I am sorry this is so long, but I feel is one of the things people against health care reform fail to see. Your thoughts?
What Happens Now, After Health Insurance Industry Refuses to Stop Cutting the Sick?
June 17, 2009 by archrone
Apparently, nothing much.
Let’s back up, a moment. Health insurers have been regularly cutting policy holders from their rolls that have been diagnosed with such diseases as breast cancer, lymphoma, and a multitude of other ailments. This act of cutting the sick from coverage rolls is called, in the industry, recission.
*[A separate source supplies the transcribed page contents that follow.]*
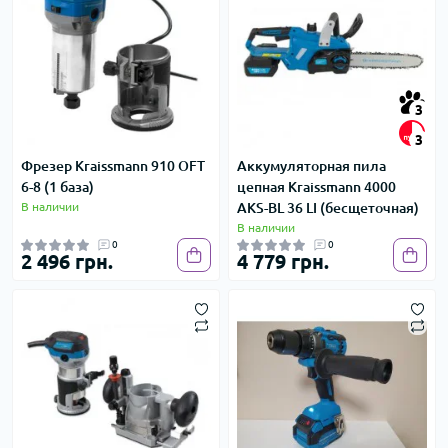
3
3
Фрезер Kraissmann 910 OFT
Аккумуляторная пила
6-8 (1 база)
цепная Kraissmann 4000
В наличии
AKS-BL 36 LI (бесщеточная)
В наличии
0
0
2 496 грн.
4 779 грн.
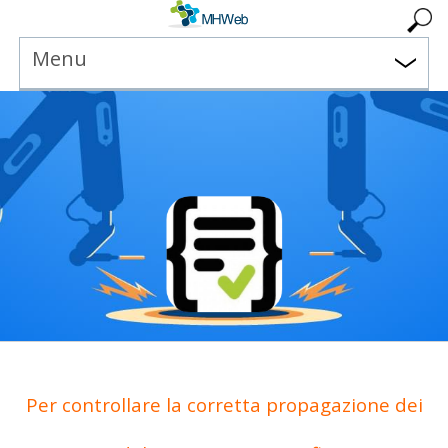
Menu
Per controllare la corretta propagazione dei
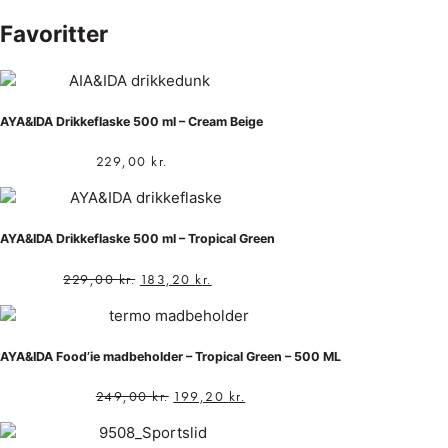
Favoritter
AYA&IDA Drikkeflaske 500 ml – Cream Beige
229,00
kr.
AYA&IDA Drikkeflaske 500 ml – Tropical Green
229,00
kr.
183,20
kr.
AYA&IDA Food’ie madbeholder – Tropical Green – 500 ML
249,00
kr.
199,20
kr.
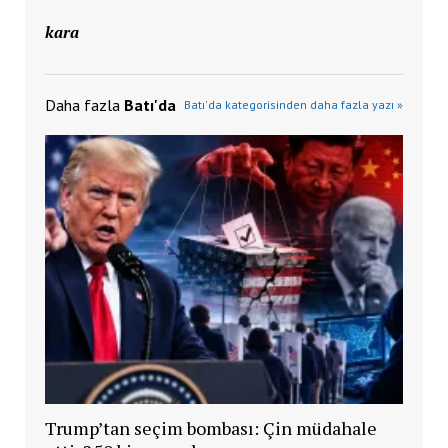
kara
Daha fazla
Batı'da
Batı'da kategorisinden daha fazla yazı »
Trump’tan seçim bombası: Çin müdahale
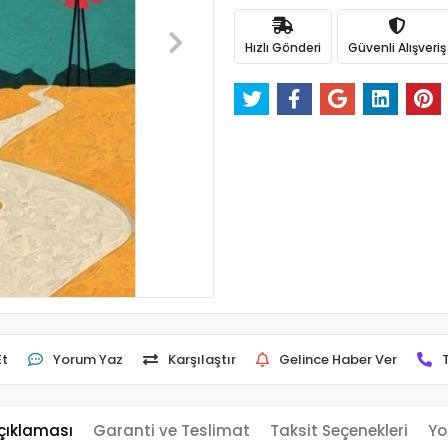
Hızlı Gönderi
Güvenli Alışveriş
Et
Yorum Yaz
Karşılaştır
Gelince Haber Ver
çıklaması
Garanti ve Teslimat
Taksit Seçenekleri
Yo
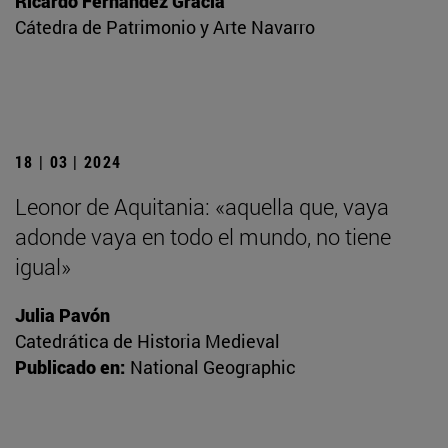
Ricardo Fernández Gracia
Cátedra de Patrimonio y Arte Navarro
18 | 03 | 2024
Leonor de Aquitania: «aquella que, vaya
adonde vaya en todo el mundo, no tiene
igual»
Julia Pavón
Catedrática de Historia Medieval
Publicado en:
National Geographic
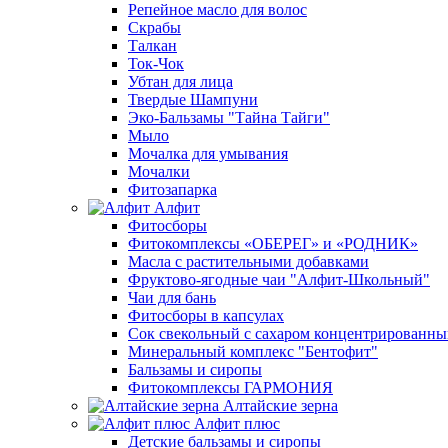
Репейное масло для волос
Скрабы
Талкан
Ток-Чок
Убтан для лица
Твердые Шампуни
Эко-Бальзамы "Тайна Тайги"
Мыло
Мочалка для умывания
Мочалки
Фитозапарка
Алфит
Фитосборы
Фитокомплексы «ОБЕРЕГ» и «РОДНИК»
Масла с растительными добавками
Фруктово-ягодные чаи "Алфит-Школьный"
Чаи для бань
Фитосборы в капсулах
Сок свекольный с сахаром концентрированн
Минеральный комплекс "Бентофит"
Бальзамы и сиропы
Фитокомплексы ГАРМОНИЯ
Алтайские зерна
Алфит плюс
Детские бальзамы и сиропы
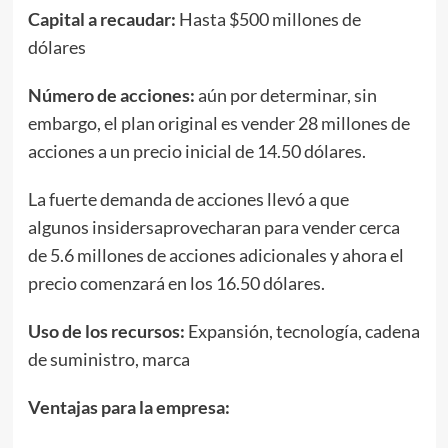
Capital a recaudar
:
Hasta $500 millones de
dólares
Número de acciones:
aún por determinar, sin
embargo, el plan original es vender 28 millones de
acciones a un precio inicial de 14.50 dólares.
La fuerte demanda de acciones llevó a que
algunos insidersaprovecharan para vender cerca
de 5.6 millones de acciones adicionales y ahora el
precio comenzará en los 16.50 dólares.
Uso de los recursos:
Expansión, tecnología, cadena
de suministro, marca
Ventajas para la empresa:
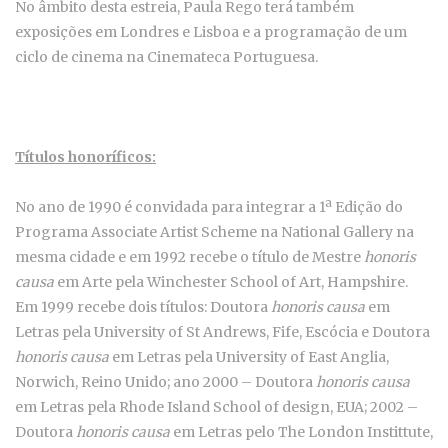
No âmbito desta estreia, Paula Rego terá também
exposições em Londres e Lisboa e a programação de um
ciclo de cinema na Cinemateca Portuguesa.
Títulos honoríficos:
No ano de 1990 é convidada para integrar a 1ª Edição do
Programa Associate Artist Scheme na National Gallery na
mesma cidade e em 1992 recebe o título de Mestre
honoris
causa
em Arte pela Winchester School of Art, Hampshire.
Em 1999 recebe dois títulos: Doutora
honoris causa
em
Letras pela University of St Andrews, Fife, Escócia e Doutora
honoris causa
em Letras pela University of East Anglia,
Norwich, Reino Unido; ano 2000 – Doutora
honoris causa
em Letras pela Rhode Island School of design, EUA; 2002 –
Doutora
honoris causa
em Letras pelo The London Instittute,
And, some in congress have been investigating health insurers recission practices.
So, it should come as no surprise that yesterday, in congressional hearings, three main insurers told congresscritters that they have no intention of stopping their receission practices.
Executives of three of the nation’s largest health insurers told federal lawmakers in Washington on Tuesday that they would continue canceling medical coverage for some sick policyholders, despite withering criticism from Republican and Democratic members of Congress who decried the practice as unfair and abusive.
The hearing on the controversial action known as rescission, which has left thousands of Americans burdened with costly medical bills despite paying insurance premiums, began a day after President Obama outlined his proposals for revamping the nation’s healthcare system.
An investigation by the House Subcommittee on Oversight and Investigations showed that health insurers WellPoint Inc., UnitedHealth Group and Assurant Inc. canceled the coverage of more than 20,000 people, allowing the companies to avoid paying more than $300 million in medical claims over a five-year period.
Now, our congresscritters are trying to get these insurers to agree to only cutting folks from their rolls when the person applying for health insurance gives fraudulent information in order to get that insurance. But, the health insurance companies are having none of that. In fact, they have every intention of continuing dropping the sick from their rolls. Why would the sick get recinded?
A Texas nurse said she lost her coverage, after she was diagnosed with aggressive breast cancer, for failing to disclose a visit to a dermatologist for acne.
The sister of an Illinois man who died of lymphoma said his policy was rescinded for the failure to report a possible aneurysm and gallstones that his physician noted in his chart but did not discuss with him.
But, these actions are not just the fault of policy holders. These insurance companies praise workers that find ways to drop sick policy holders. And, not just sick policy holders, but pregnant policy holders as well.
Recission is an ugly practice, and one that the insurers agressively follow. If they didn’t follow that, why in the world would their workers be praised in preformance reviews for cancelling thousands of policies?
The committee’s investigation found that WellPoint’s Blue Cross targeted individuals with more than 1,400 conditions, including breast cancer, lymphoma, pregnancy and high blood pressure. And the committee obtained documents that showed Blue Cross supervisors praised employees in performance reviews for rescinding policies.
One employee, for instance, received a perfect 5 for “exceptional performance” on an evaluation that noted the employee’s role in dropping thousands of policyholders and avoiding nearly $10 million worth of medical care.
As it stands, the insurance companies have no incentive to stop this rescission practice, as they have no incentive to curtail costs. These are businesses where their main concern is profit, profit, and more profit. These companies are NOT in the business to help you, no matter what PR campaign they come up with to sway you to believe otherwise.
Last week, I noted a post over at Knoxviews which pointed out the president of BCBSofTN getting a salary boost, and I have a feeling recission plays a part in his salary. At the very least, a public-option must be part of the health care reform being played out in Washington as I type. Unfortunately, a public option that will be available to people that were cut from insurers, as well as the current uninsured isn’t going so well.
Perhaps most important, Obama has not yet demonstrated how hard he’s prepared to fight for the so-called “public option”—a government-run alternative to private insurance—or what such a reform might entail. At the AMA, Obama reiterated his position that one of the choices available to Americans “needs to be a public option.” But could this position be a straw man, set up only to be knocked down? The public plan has certainly served as a panacea to single-payer advocates and other critics of medicine for profit, including important Democratic constituencies like labor unions. One health care advocate told me that the speculation around town was that the administration could eventually abandon the public option in order to win bigger concessions from its opponents.
So, what plan would cover those that the greedy insurance companies have rescinded? Single payer would begin to take health care out of the so-called free market system, that has failed so miserably. It would be a stop-gap measure that would cover those that have been rescinded for some ridiculous reason by the for-profit insurance companies. As a single payer system is not even being discussed, the next best option is a public option, and as Ridgeway notes, even a public option has little chance of being affordable, equitable and available for the people that need the coverage the most. And this, folks, is one of the saddest commentaries about our current health care system.